— А, певец наш пришёл! — весело встречают меня обычно девушки. — Раненый дома.
Девушки улыбаются, внимательно смотрят на меня. Я обязательно подсяду к ним. Витька лежит где-нибудь и читает, я беседую с ними. А когда иду к Витьке, они перешёптываются, смотрят мне вслед. Вдруг засмеются. Не с издёвкой, как девчонки, а как-то загадочно. И смех этот приятно волнует меня. Нина красивей Оли. Она полная, пальцы рук у неё напоминают пальцы Курбанской. Светлые гладкие волосы заставляют вспоминать Тамару. Но Тамара худенькая. У Нины и губы полные, и колени не острые. И уши какие-то прозрачные, когда их освещает солнце.

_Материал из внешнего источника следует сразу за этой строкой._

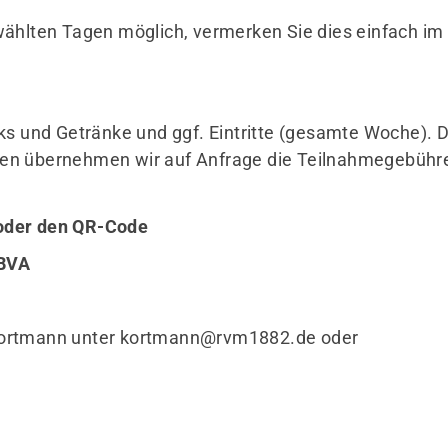
wählten Tagen möglich, vermerken Sie dies einfach im
cks und Getränke und ggf. Eintritte (gesamte Woche).
en übernehmen wir auf Anfrage die Teilnahmegebühren
oder den QR-Code
rBVA
Kortmann unter
kortmann@rvm1882.de
oder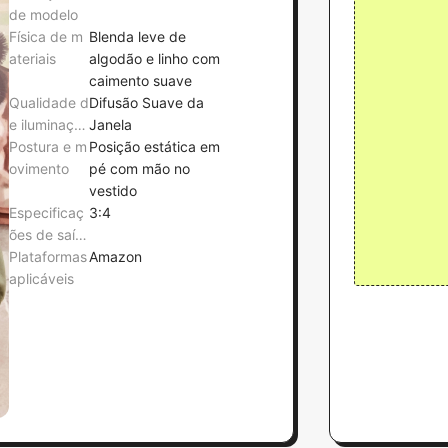
de modelo
Física de m
Blenda leve de
ateriais
algodão e linho com
caimento suave
Qualidade d
Difusão Suave da
e iluminaçã
Janela
o
Postura e m
Posição estática em
ovimento
pé com mão no
vestido
Especificaç
3:4
ões de saíd
a
Plataformas
Amazon
aplicáveis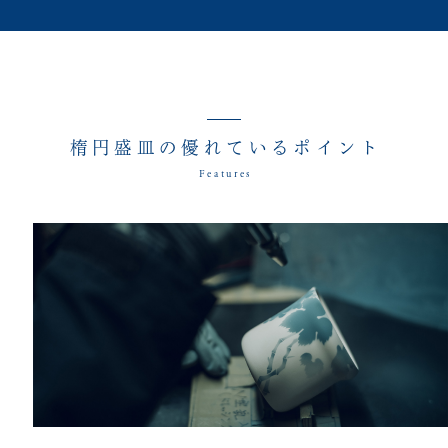
楕円盛皿の優れているポイント
Features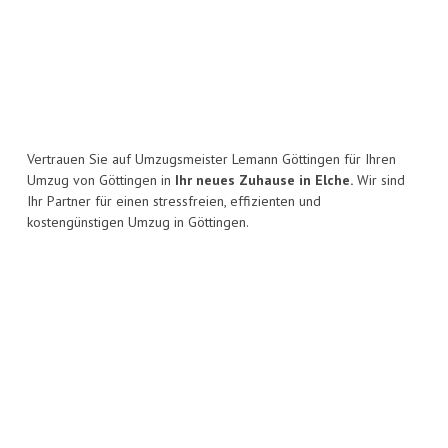
Vertrauen Sie auf Umzugsmeister Lemann Göttingen für Ihren
Umzug von Göttingen in
Ihr neues Zuhause in Elche.
Wir sind
Ihr Partner für einen stressfreien, effizienten und
kostengünstigen Umzug in Göttingen.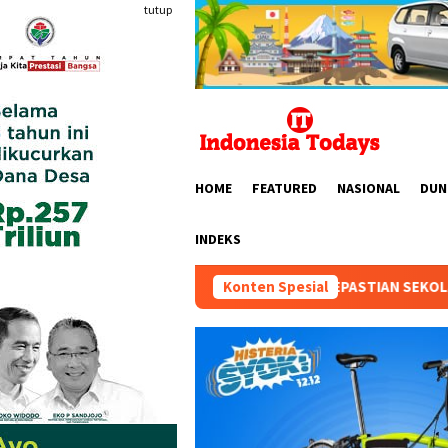
Loncat
tutup
ke
konten
HOME
FEATURED
NASIONAL
DUN
INDEKS
NDONESIA DESAK KEPASTIAN SEKOLAH TIGA ANAK DISABILITAS: “
Konten Spesial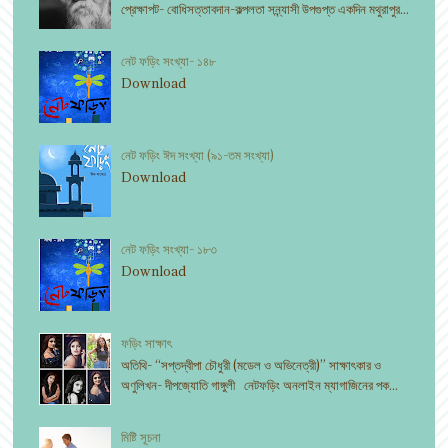
প্রেক্ষাপট- বোধিসত্তাবদান-কল্পলতা সন্ন্যাসী উপগুপ্ত একদিন মথুরাপুর...
নেট ফড়িং সংখ্যা- ১৪৮
Download
নেট ফড়িং ঈদ সংখ্যা (৯১-তম সংখ্যা)
Download
নেট ফড়িং সংখ্যা- ১৮৩
Download
ফড়িং সাক্ষাৎ
অতিথি- “সপ্তদ্বীপা চৌধুরী (মডেল ও অভিনেত্রী)” সাক্ষাৎকার ও
অণুলিখন- দীপজ্যোতি গাঙ্গুলী নেটফড়িং অনলাইন ম্যাগাজিনের পক...
মিষ্টি সূচনা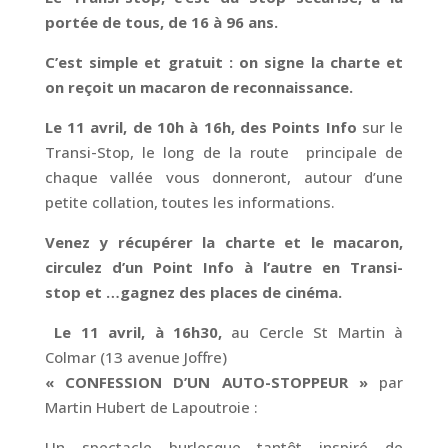
portée de tous, de 16 à 96 ans.
C’est simple et gratuit : on signe la charte et
on reçoit un macaron de reconnaissance.
Le 11 avril, de 10h à 16h, des Points Info
sur le
Transi-Stop, le long de la route principale de
chaque vallée vous donneront, autour d’une
petite collation, toutes les informations.
Venez y récupérer la charte et le macaron,
circulez d’un Point Info à l’autre en Transi-
stop
et …g
agnez des places de cinéma.
Le 11 avril, à 16h30,
au Cercle St Martin à
Colmar (13 avenue Joffre)
« CONFESSION D’UN AUTO-STOPPEUR »
par
Martin Hubert de Lapoutroie :
Un spectacle burlesque tantôt inspiré de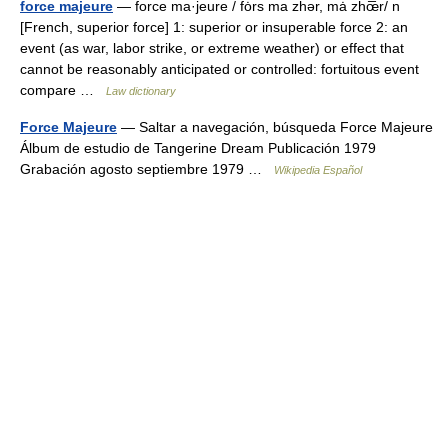
force majeure
— force ma·jeure / fȯrs ma zhər, mȧ zhœ̅r/ n
[French, superior force] 1: superior or insuperable force 2: an
event (as war, labor strike, or extreme weather) or effect that
cannot be reasonably anticipated or controlled: fortuitous event
compare …
Law dictionary
Force Majeure
— Saltar a navegación, búsqueda Force Majeure
Álbum de estudio de Tangerine Dream Publicación 1979
Grabación agosto septiembre 1979 …
Wikipedia Español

Я посижу с Витькой. Девушки вдруг крикнут: «Боря, ребята!» Это они зовут нас играть в карты. Играем в дурачка, в подкидного. Мне всегда хочется попасть в пару с Ниной. Соображает она хорошо, но волнуется, переживает при неудачном ходе. Я гоже внимателен к игре. Когда на руках хорошая карта, мне весело, что не огорчу партнёршу. Мало думаю об игре и заглядываюсь на Нину.
У Оли есть жених, Колька Быстров из пригорода. Он играет на гитаре, поёт всякие песни. Видом своим он напоминает Васюру. Но в первые дни знакомства он нравился мне. Заявится вечером к девушкам. Если матери Нины нет, бренчит на гитаре, напевает, поблёскивая золотым зубом. При этом дёргается, хитро подмигивает. Говорили, что он блатной, носит нож. Взрослые ребята его побаиваются. Он в любое время может достать билеты в кино и приносит их девушкам. Он совсем некрасив. И мне кажется, Оля любит его за ухарство и веселье. Слушая Кольку, посмотрит в глаза присутствующим и будто говорит: «Вот он у меня какой молодец!»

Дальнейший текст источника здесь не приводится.